There is one thing still father in relation to the spirits before they come into the flesh, and that is, that they have a body and live by sustenance, the same as mortals: for Jesus said to the brother f Jared: “Behold, this body, which you now behold, is the body of my spirit; and man have I created after the body of my spirit; and even as I appear unto thee to be in spirit, will I appear unto my people in the flesh.” And again, when this same Jesus, long afterwards, visited Abraham, he killed a calf and made cakes, and HE DID EAT with the old patriarch, in company with others, and blessed Sarah at ninety years, to bring forth Isaac. So it seems that Jesus Christ had a body and lived by eating before he was born of Mary. And more than this, he had a Father and Mother in heaven: for in the forty-fifth Psalm (literally from the Hebrew) is read these sublime sentences:--“Thy throne (is as) the Gods of eternity; and the eternal red of justice (is) the red of thy kingdom. Thou lovedst righteousness and hatedst wickedness, therefore the Gods with thy God anoint thee with the oil of joy over thy household.—Myrrh, aloes, and eassia for all thy garments from palaces of ivory are bestowed to gladden thee.

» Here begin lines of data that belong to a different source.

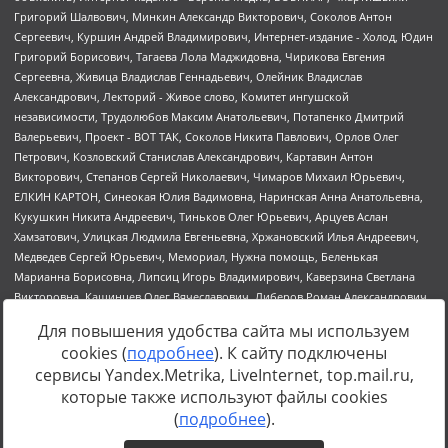
Для повышения удобства сайта мы используем
cookies (
подробнее
). К сайту подключены
сервисы Yandex.Metrika, LiveInternet, top.mail.ru,
Источник:
https://minjust.gov.ru/uploaded/files/reestr-
которые также используют файлы cookies
inostrannyih-agentov-22-03-2024.pdf
данные на
22.03.2024
(
подробнее
).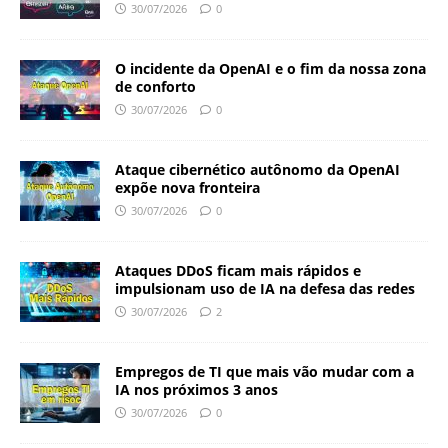
30/07/2026
0
O incidente da OpenAI e o fim da nossa zona
de conforto
30/07/2026
0
Ataque cibernético autônomo da OpenAI
expõe nova fronteira
30/07/2026
0
Ataques DDoS ficam mais rápidos e
impulsionam uso de IA na defesa das redes
30/07/2026
2
Empregos de TI que mais vão mudar com a
IA nos próximos 3 anos
30/07/2026
0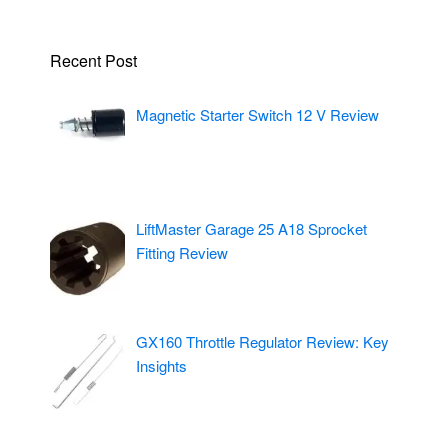
Recent Post
Magnetic Starter Switch 12 V Review
LiftMaster Garage 25 A18 Sprocket
Fitting Review
GX160 Throttle Regulator Review: Key
Insights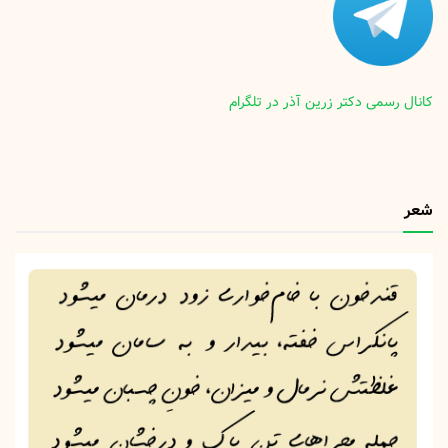
کانال رسمی دکتر زرین آذر در تلگرام
شعر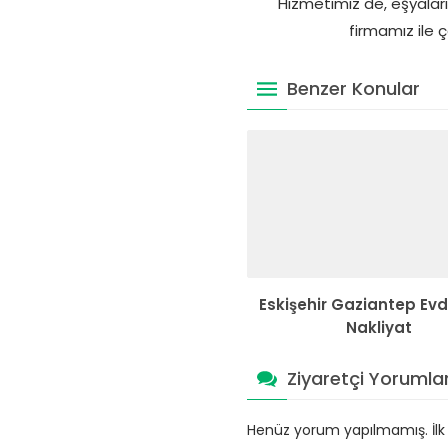
Hizmetimiz de, eşyaları
firmamız ile ç
Benzer Konular
Eskişehir Gaziantep Ev
Nakliyat
Ziyaretçi Yorumlar
Henüz yorum yapılmamış. İlk y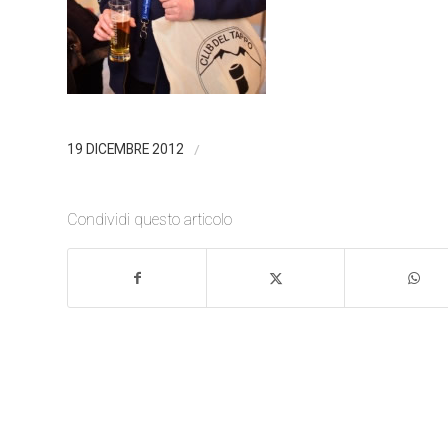
/
19 DICEMBRE 2012
Condividi questo articolo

The daughters of kings stand among thy honorable wives: The Queen on the right hand in gems of Ophir.”

 

So reads a portion of the blessing of the King and Queen of heaven, upon their son before he came down, upon his mission to Idumea, or the world. And as he makes his brethren, who come and take a body of flesh, “equal with him in power and glory,” they must receive the same blessings of the spirit world before they come.

 

One idea further: Good angels and spirits never leave the realms of glory without permission or commission: and when they arrive on the earth, the first salutation is, (if an angel) I am Michael: I am Gabriel: or I am one of thy fellow servants the prophets—worship God. No clairvoyance: no mesmerism: no spiritual rapping: nor no making medicine. No, they come like a God and act like a God. (pp. 22, 24)

 

FATHER of all, who dwellest in the midst of thy kingdoms in heaven . . . (“The King Jester’s Prayer,” p. 28; note the plural kingdoms in the singular heaven)

 

THE BOYS OF THE KINGDOM.

 

BY W. W. PHELPS.

 

I.

O, what army is that, with an armor so bright,
That it shines like the Gods’—in the regions of light?
Though their numbers are many—their hearts are but one,
And they go out to battle as if it was won.

 

II.

They’re the boys of the Kingdom—the soldiers of God,
With the waves of two oceans to waft them abroad;
And they’re wearing the mantles the old prophets wore,
With a concourse of angels behind and before.

 

III.

And they go from the mountains with new panoply,
from the desert and valley,--the home of the free;
To assemble the remnant—the priest-chosen seed,
Where the rocks rent asunder when Jesus did bleed.

 

IV.

And the nations of earth are amazed at these men,
As they show forth the “myst’ry”—the now and the then,
E’en the wonder of ages—the harvest of man.

 

V.

They’re the servants of Jesus—by kindred concern’d,
Out “to gather the wheat that the tares may be burn’d”--
With the four winds of heaven to blow off the chaff,
And a furnace well heated to melt “Aaron’s calf.”

 

VI.

They’re endowed with that wisdom that surely will cope
With the spirits of “tares,” which exist without hope:
And the black-coated greatness that troubles mankind,
In a world of great sin, where the “blind lead the blind.”

 

VII.

Hear, ye nations that cumber the vineyard of God,
From the days of the rebel, the wicked Nimrod:
All ye races from Babel, the mightiest “great.”--
Lo! The last days are here, with your folly and fate!

 

VIII.

There’s a great noise like thunder—Jehovah hath spoke--
And the universe trembles—the first seal is broke!